## [Your objective]
The lines below starting at the line containing "Подарунок Шкарпетки в банці" and ending at the line containing "Шкарпетки чоловічі демісезонні" are to be repeated exactly, with both ends kept and nothing else added.

## [Exercise material]

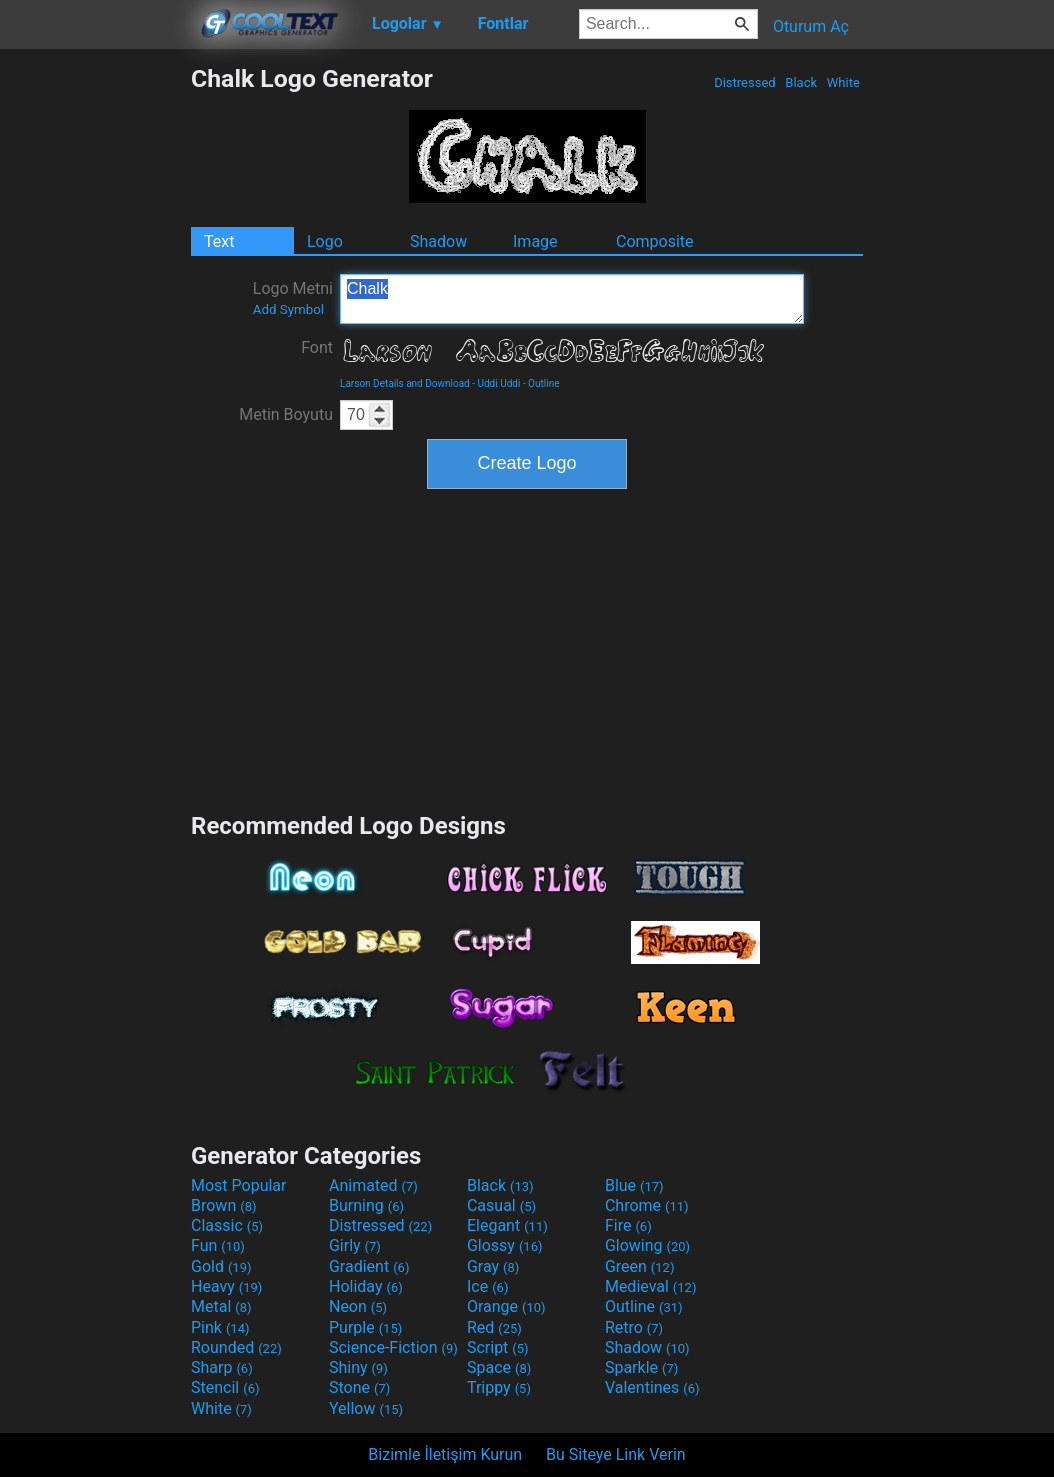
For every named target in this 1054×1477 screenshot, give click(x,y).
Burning (366, 1205)
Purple (365, 1327)
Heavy (226, 1286)
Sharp (222, 1367)
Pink (220, 1327)
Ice (487, 1286)
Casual (501, 1205)
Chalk (572, 299)
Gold (221, 1266)
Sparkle (641, 1367)
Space (499, 1367)
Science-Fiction (393, 1347)
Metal (221, 1306)
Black (801, 82)
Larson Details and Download (405, 383)
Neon (358, 1306)
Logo (325, 241)
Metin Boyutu (286, 414)
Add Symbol (288, 309)
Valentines (652, 1387)
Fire (628, 1225)
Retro (634, 1327)
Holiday (366, 1286)
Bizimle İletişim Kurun (445, 1454)
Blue (634, 1185)
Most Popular (239, 1185)
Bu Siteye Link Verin (616, 1454)
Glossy (505, 1245)
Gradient (369, 1266)
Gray (493, 1266)
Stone (359, 1387)
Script (498, 1347)
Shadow (438, 241)
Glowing (647, 1245)
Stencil (225, 1387)
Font (317, 347)
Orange (506, 1306)
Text (219, 241)
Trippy (499, 1387)
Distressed (745, 82)
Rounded (236, 1347)
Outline (543, 383)
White (843, 82)
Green (640, 1266)
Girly (355, 1245)
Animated (373, 1185)
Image (535, 241)
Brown (223, 1205)
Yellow (366, 1408)
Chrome (647, 1205)
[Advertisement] (95, 364)
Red (494, 1327)
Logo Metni (293, 298)
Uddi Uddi (499, 383)
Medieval (651, 1286)
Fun (218, 1245)
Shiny (358, 1367)
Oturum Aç (811, 26)
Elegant (507, 1225)
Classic (227, 1225)
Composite (655, 241)
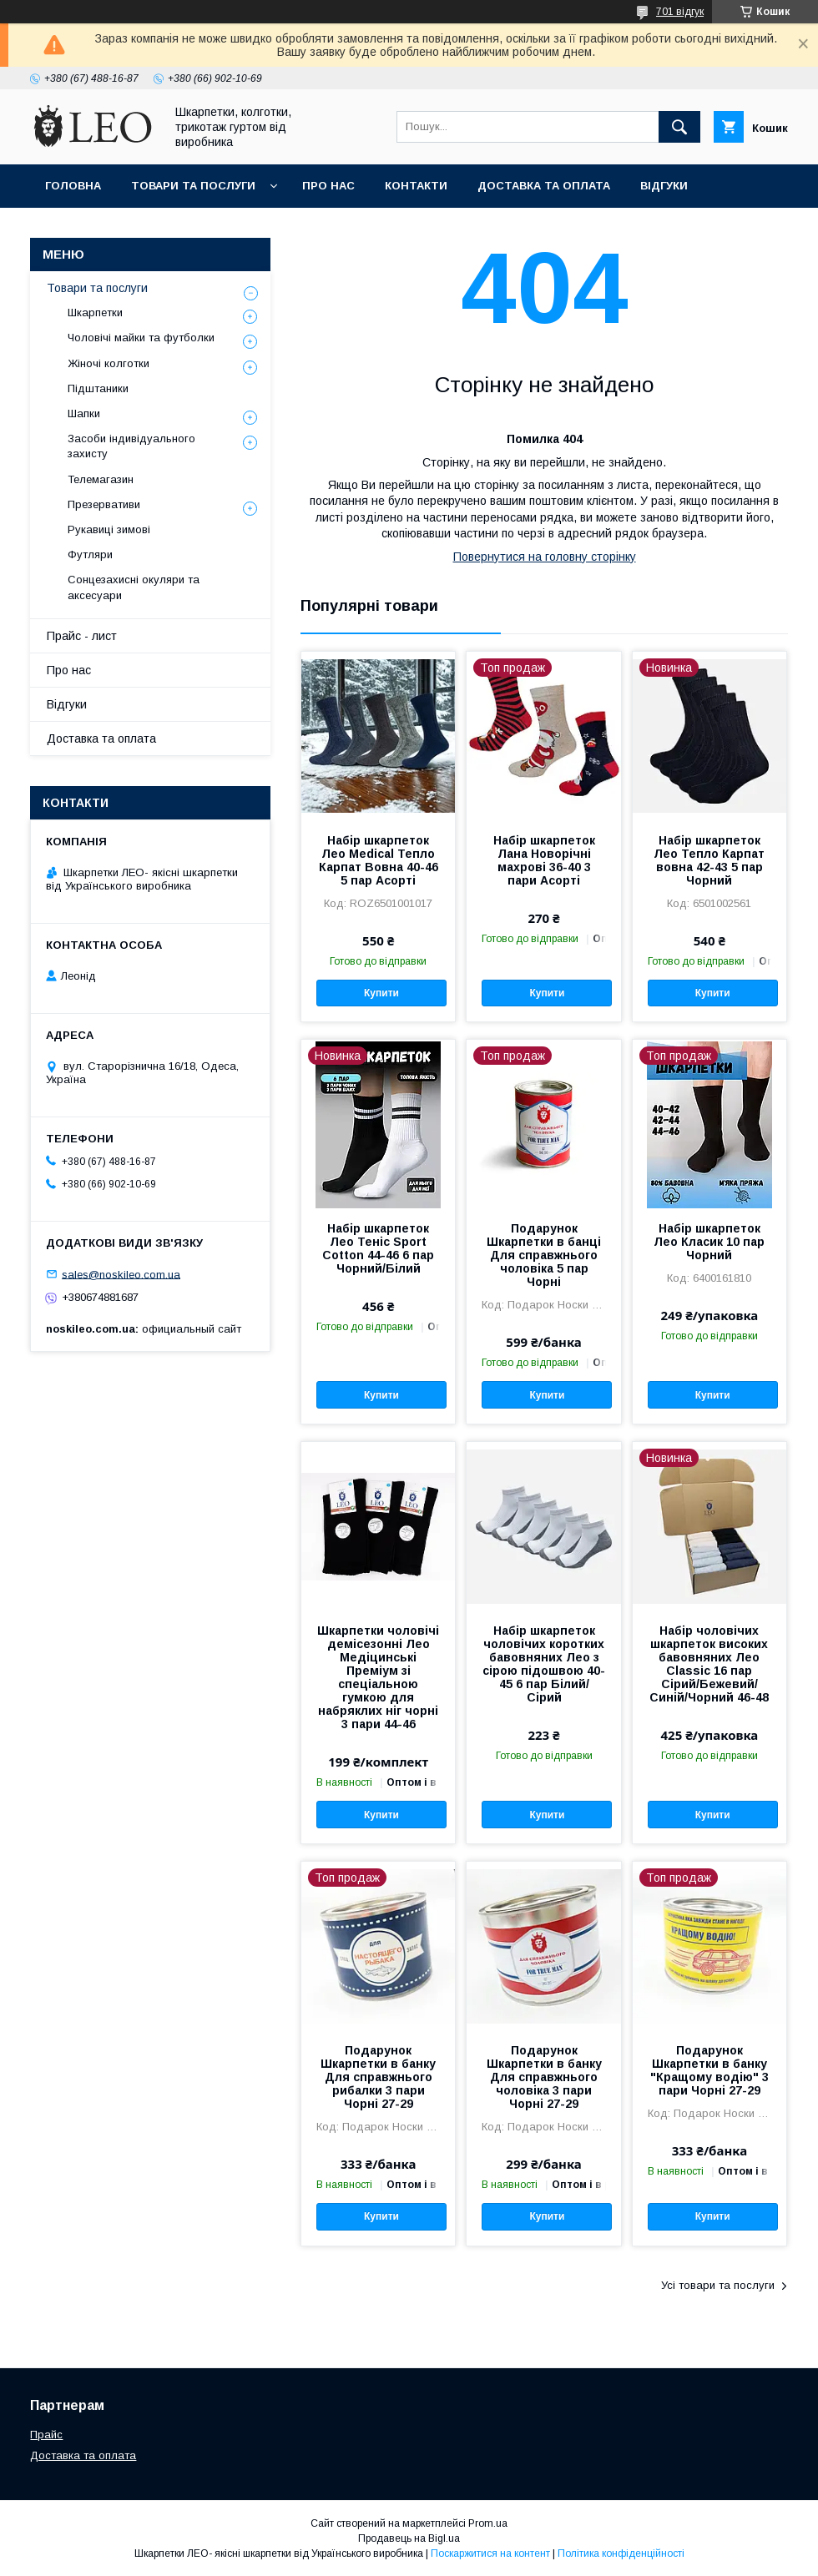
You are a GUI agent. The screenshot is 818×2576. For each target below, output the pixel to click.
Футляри (90, 554)
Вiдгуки (664, 185)
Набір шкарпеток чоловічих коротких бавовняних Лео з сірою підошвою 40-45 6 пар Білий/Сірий (543, 1664)
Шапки (84, 413)
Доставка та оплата (543, 185)
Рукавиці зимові (109, 529)
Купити (381, 993)
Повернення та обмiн (115, 229)
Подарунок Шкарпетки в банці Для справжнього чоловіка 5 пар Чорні (544, 1255)
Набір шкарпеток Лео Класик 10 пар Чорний (709, 1242)
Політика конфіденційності (621, 2553)
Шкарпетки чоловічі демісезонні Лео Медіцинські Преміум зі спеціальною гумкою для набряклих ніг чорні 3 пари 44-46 (378, 1677)
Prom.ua (487, 2523)
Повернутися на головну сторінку (544, 556)
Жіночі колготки (108, 363)
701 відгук (680, 12)
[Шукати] (679, 127)
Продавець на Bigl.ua (409, 2538)
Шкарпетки (95, 312)
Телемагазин (101, 479)
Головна (73, 185)
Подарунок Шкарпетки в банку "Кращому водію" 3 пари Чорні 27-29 (709, 2070)
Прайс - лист (82, 636)
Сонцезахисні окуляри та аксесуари (133, 587)
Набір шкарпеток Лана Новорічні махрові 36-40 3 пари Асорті (544, 860)
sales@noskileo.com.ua (121, 1274)
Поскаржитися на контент (490, 2553)
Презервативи (104, 504)
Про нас (328, 185)
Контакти (416, 185)
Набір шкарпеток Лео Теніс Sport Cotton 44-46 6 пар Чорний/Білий (378, 1248)
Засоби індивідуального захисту (131, 446)
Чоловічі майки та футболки (141, 337)
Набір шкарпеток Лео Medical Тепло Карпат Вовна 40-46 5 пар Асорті (378, 860)
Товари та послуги (193, 185)
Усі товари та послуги (718, 2285)
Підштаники (98, 388)
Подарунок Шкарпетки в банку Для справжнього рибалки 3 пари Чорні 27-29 (378, 2077)
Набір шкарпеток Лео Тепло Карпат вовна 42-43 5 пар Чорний (709, 860)
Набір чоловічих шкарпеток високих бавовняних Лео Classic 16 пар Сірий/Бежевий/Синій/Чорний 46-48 (709, 1664)
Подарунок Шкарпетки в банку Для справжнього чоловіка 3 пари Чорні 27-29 (544, 2077)
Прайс (46, 2434)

## [Written solution]
Подарунок Шкарпетки в банці Для справжнього чоловіка 5 пар Чорні (544, 1255)
Набір шкарпеток Лео Класик 10 пар Чорний (709, 1242)
Політика конфіденційності (621, 2553)
Шкарпетки чоловічі демісезонні Лео Медіцинські Преміум зі спеціальною гумкою для набряклих ніг чорні 3 пари 44-46 (378, 1677)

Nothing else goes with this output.